Asia star Hudson: why euro and fiscal cliff really matter here
HONG KONG: AAA-rated Toby Hudson says Asian markets are not immune from the west's macro sickness, but a 'stealth bull market' means the consumer story is still robust.
by Angus Foote on Dec 18, 2012 at 12:09
Despite a healthy macro picture across much of Asia, the euro crisis and the US fiscal cliff are still key issues because of the effect on risk appetite, according to Toby Hudson of Schroders.
Hudson, the group’s head of equity research Asia ex-Japan, is also the manager of the Schroder ISF Hong Kong Equity fund and has an AAA rating from Citywire.
He points out that global investors are the big drivers of the Hong Kong market so their willingness to take on risk really matters.
‘We’re reasonably relaxed about the macro health of most of Asia,’ he says. ‘but in the real world, what are the linkages? There are obvious linkages in trade, and that’s hugely important for Chinese growth.’
‘Asia can deal with a muddle-through scenario in the West. Because good companies can gain market share - what we can’t deal with is these huge dislocations, like a Lehman-style event.’

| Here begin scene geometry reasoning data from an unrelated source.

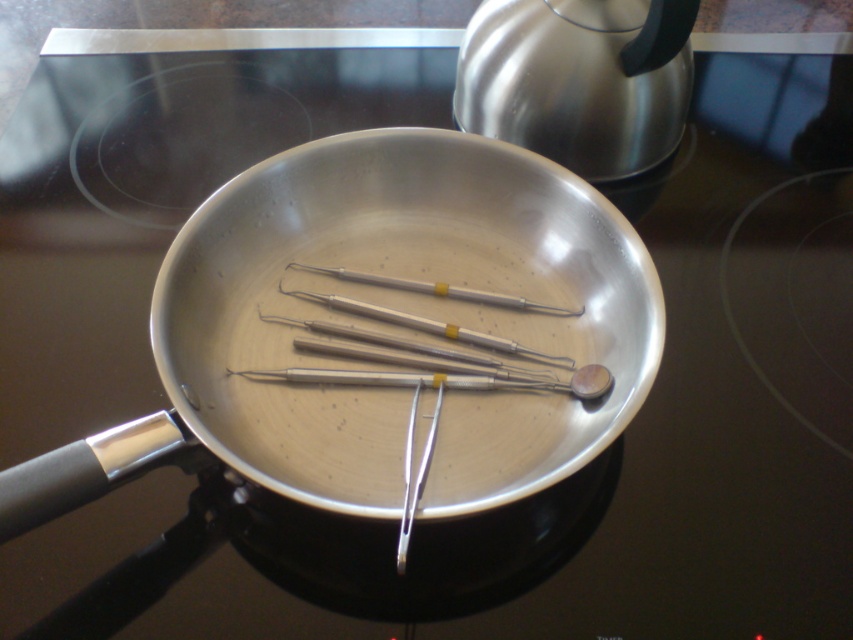 Is brushed metal teapot at upper right in front of satin silver metal probe at center?

No, it is not.

Does brushed metal teapot at upper right have a greater width compared to satin silver metal probe at center?

No.

Which is in front, point (480, 125) or point (387, 372)?

Positioned in front is point (387, 372).

You are a GUI agent. You are given a task and a screenshot of the screen. Output one action in this format:
    pyautogui.click(x=<x>, y=<y>)
    Task: Click on the brushed metal teapot at upper right
    
    Given the screenshot: What is the action you would take?
    pyautogui.click(x=578, y=80) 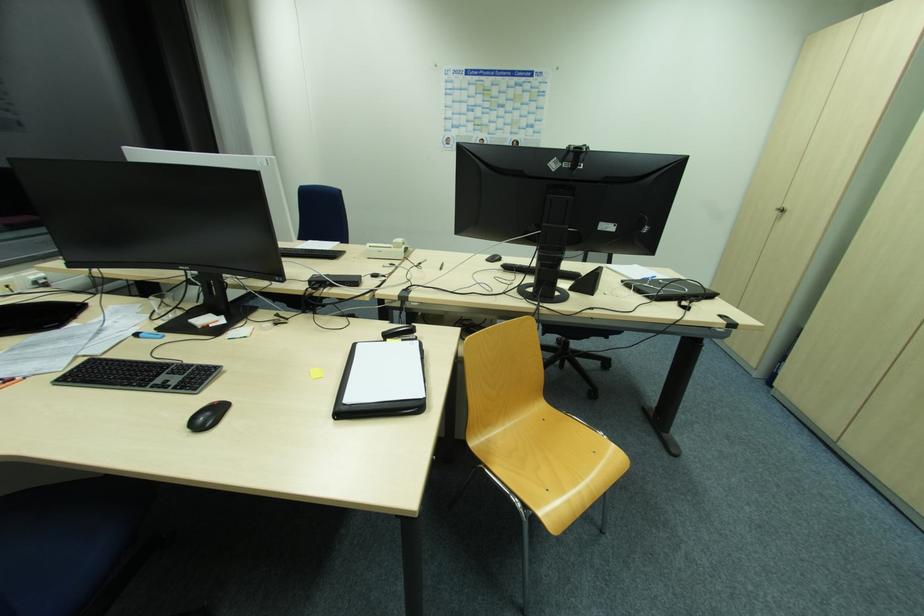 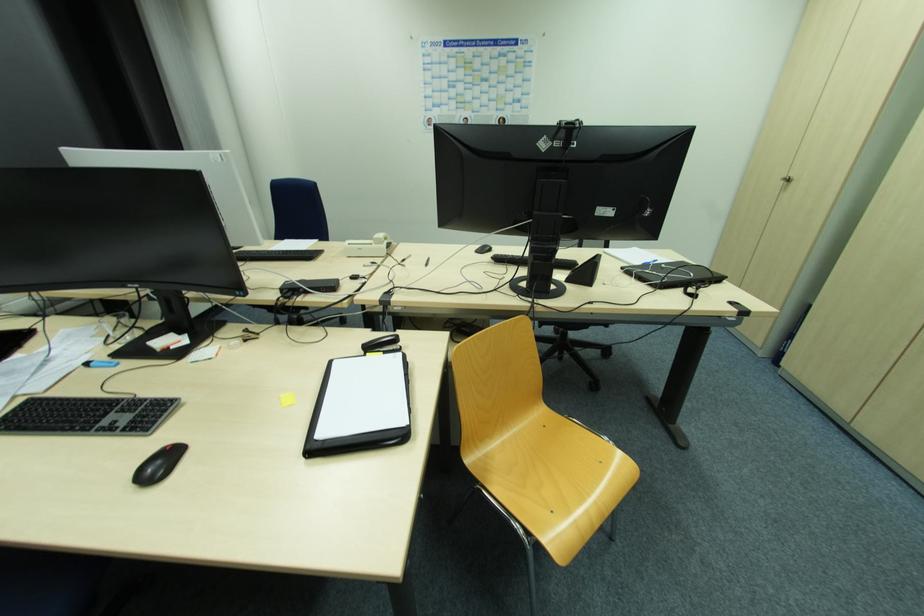 Locate, in the second image, the point that corresponds to (x=387, y=342) in the first image.

(368, 357) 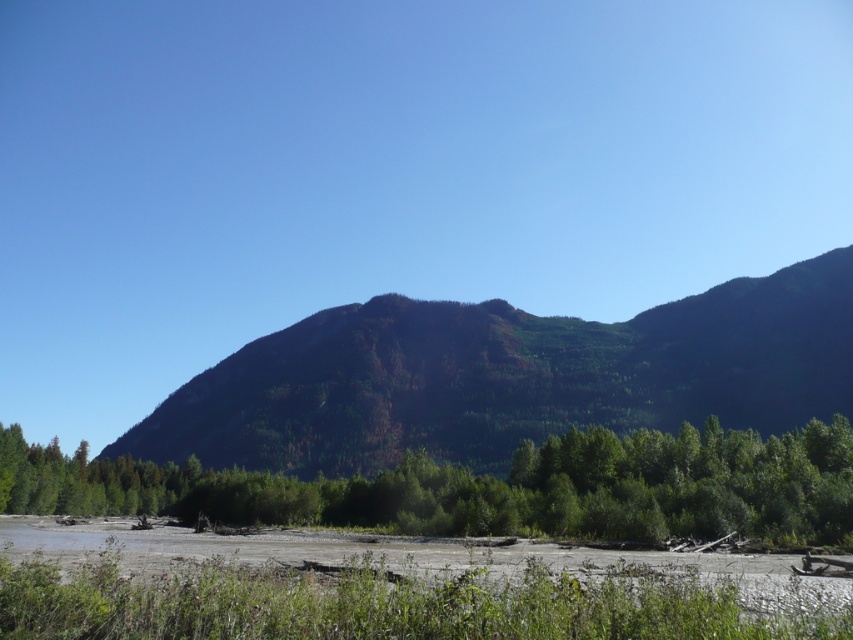 Based on the scene description and the coordinates provided, can you identify which object corresponds to the point at coordinates (509, 376)?

The point at coordinates (509, 376) corresponds to the green forested mountain at center.

You are planning to plant a new row of trees along the riverbank. The space allocated for the trees is the same width as the green leafy trees at lower center. Can the green forested mountain at center fit into this space?

The green forested mountain at center is wider than the green leafy trees at lower center, so it cannot fit into the space allocated for the trees which is the same width as the green leafy trees at lower center.

You are planning to hike from the green leafy trees at lower center towards the green forested mountain at center. Which object will you encounter first?

You will encounter the green leafy trees at lower center first because they are closer to your starting position than the green forested mountain at center. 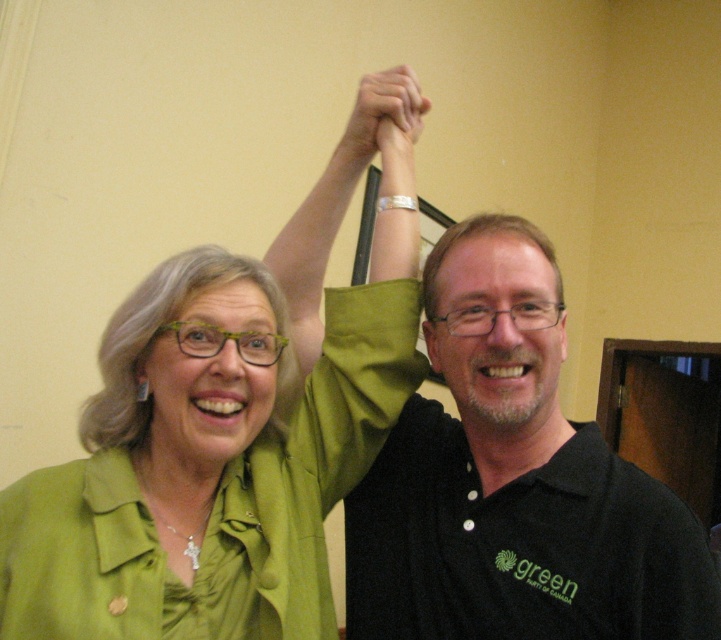 You are a photographer trying to capture a clear shot of both the black matte shirt at upper right and the green matte arm at upper center. Based on their sizes in the image, which object would you focus on first to ensure both are in frame?

The black matte shirt at upper right might be wider than the green matte arm at upper center, so focusing on the black matte shirt at upper right first would help ensure both are in frame since it requires more space.

Looking at this image, you are a photographer trying to capture a clear photo of the green matte arm at upper center and the black matte shirt at upper right. Which object should you focus on first to ensure both are in focus?

You should focus on the black matte shirt at upper right first because it is closer to the viewer than the green matte arm at upper center. By focusing on the closer object, the farther one may still be in the depth of field. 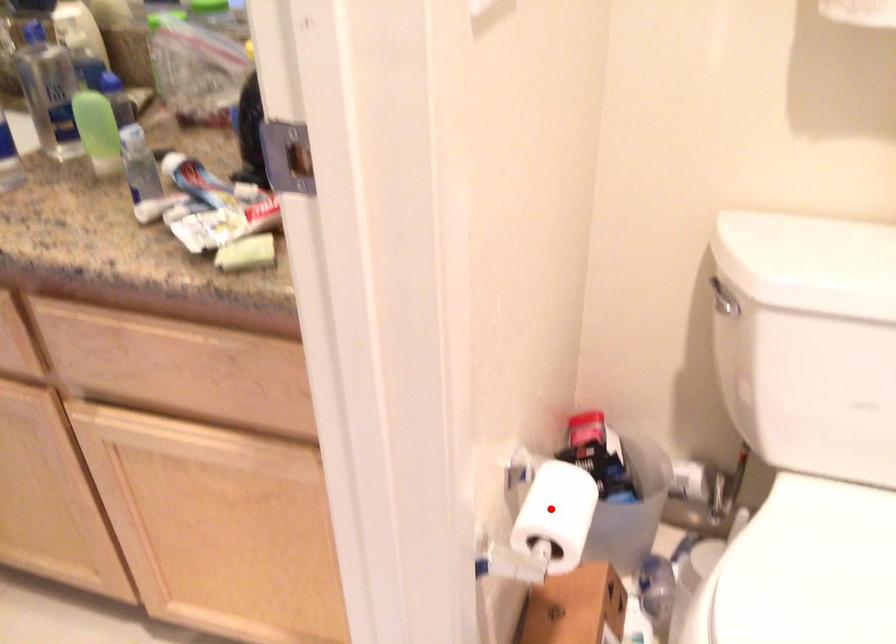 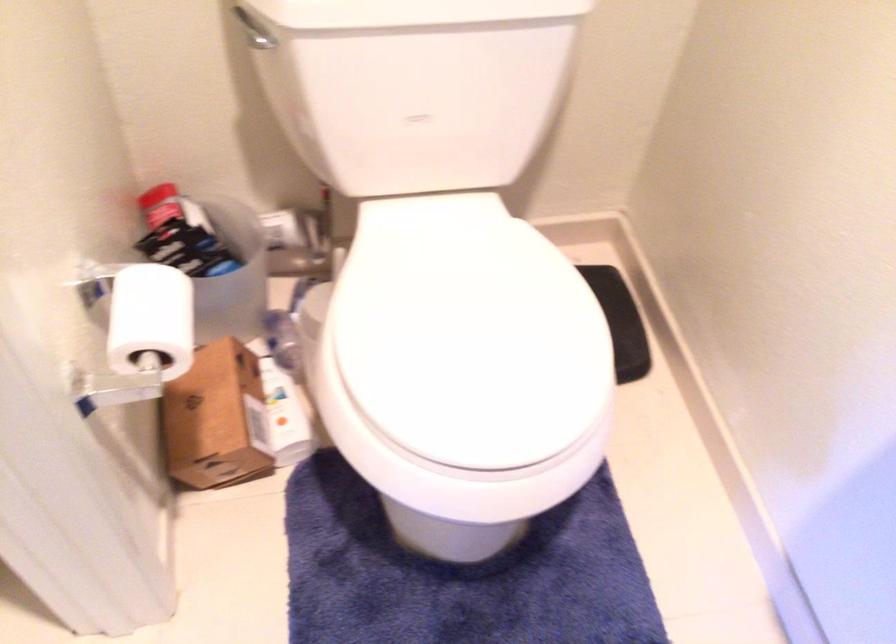 Find the pixel in the second image that matches the highlighted location in the first image.

(151, 319)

‘The way to avoid it is to focus on domestic stories, away from global plays. A muddle-through scenario is most likely.’
Much of Asia has enjoyed a ‘stealth bull market’ this year, Hudson says, ‘but you wouldn’t know that from the headlines.’

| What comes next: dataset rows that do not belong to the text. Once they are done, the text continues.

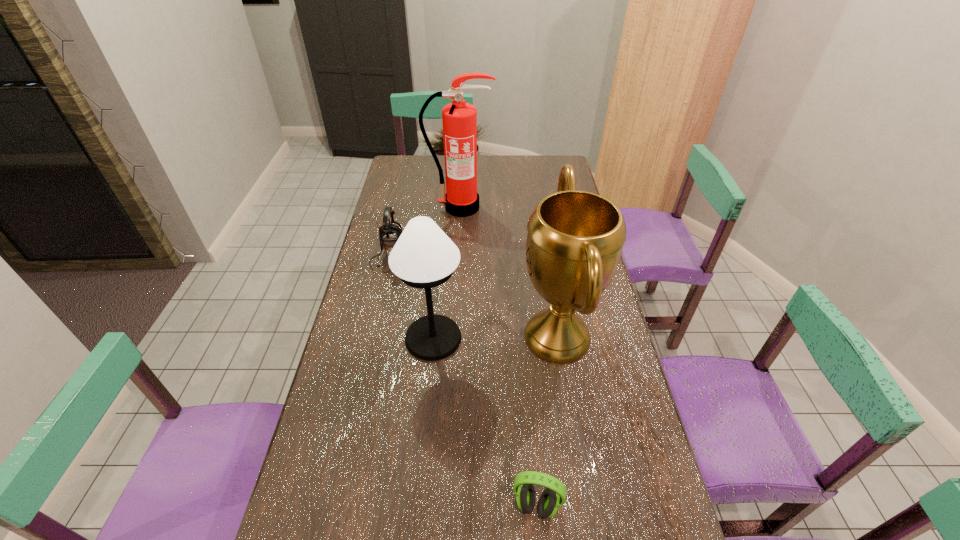 I want to click on free region at the far right corner, so click(552, 156).

At what (x,y) coordinates should I click in order to perform the action: click on vacant point located between the nearest object and the trophy cup. Please return your answer as a coordinate pair (x, y). Looking at the image, I should click on (546, 421).

At what (x,y) coordinates should I click in order to perform the action: click on free space between the fire extinguisher and the headset. Please return your answer as a coordinate pair (x, y). Image resolution: width=960 pixels, height=540 pixels. Looking at the image, I should click on (498, 356).

Locate an element on the screen. The height and width of the screenshot is (540, 960). free space between the trophy cup and the headset is located at coordinates (546, 421).

Locate an element on the screen. empty location between the table lamp and the nearest object is located at coordinates (485, 422).

Where is `empty space between the second farthest object and the headset`? empty space between the second farthest object and the headset is located at coordinates [x=464, y=383].

Image resolution: width=960 pixels, height=540 pixels. Find the location of `free area in between the table lamp and the fourth nearest object`. free area in between the table lamp and the fourth nearest object is located at coordinates (412, 299).

Where is `unoccupied area between the earphone and the table lamp`? The image size is (960, 540). unoccupied area between the earphone and the table lamp is located at coordinates (412, 299).

At what (x,y) coordinates should I click in order to perform the action: click on the closest object to the table lamp. Please return your answer as a coordinate pair (x, y). Image resolution: width=960 pixels, height=540 pixels. Looking at the image, I should click on (575, 239).

Locate which object is the second closest to the trophy cup. Please provide its 2D coordinates. Your answer should be formatted as a tuple, i.e. [(x, y)], where the tuple contains the x and y coordinates of a point satisfying the conditions above.

[(549, 502)]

‘Traditional defensives have been very well bid this year, because of the search for yield, so boring old Hong Kong utilities are up 20% this year,’ he points out. Hudson has zero utilities in his Hong Kong fund, because they are too expensive.
Right now he likes the consumer discretionary sector in China. ‘For me that’s the logical place to go. I don’t think we’re at the end of a super-cycle for Chinese consumption.’
‘We’ve liked hotels and tourism, internet and healthcare in China. But I’ve never owned a Chinese steel company.’ Search engines in China, for example, are a way of playing the internet theme.
‘That’s where we’ve been putting money back, but I’ve been inching. And there’s a lot of noise and movement around index inclusions, so we’re happy to add to holdings there.’
Hudson, who took over the Hong Kong fund from Robin Parbrook in 2007, says his thinking has been influenced by structural concerns about the nature of Chinese growth.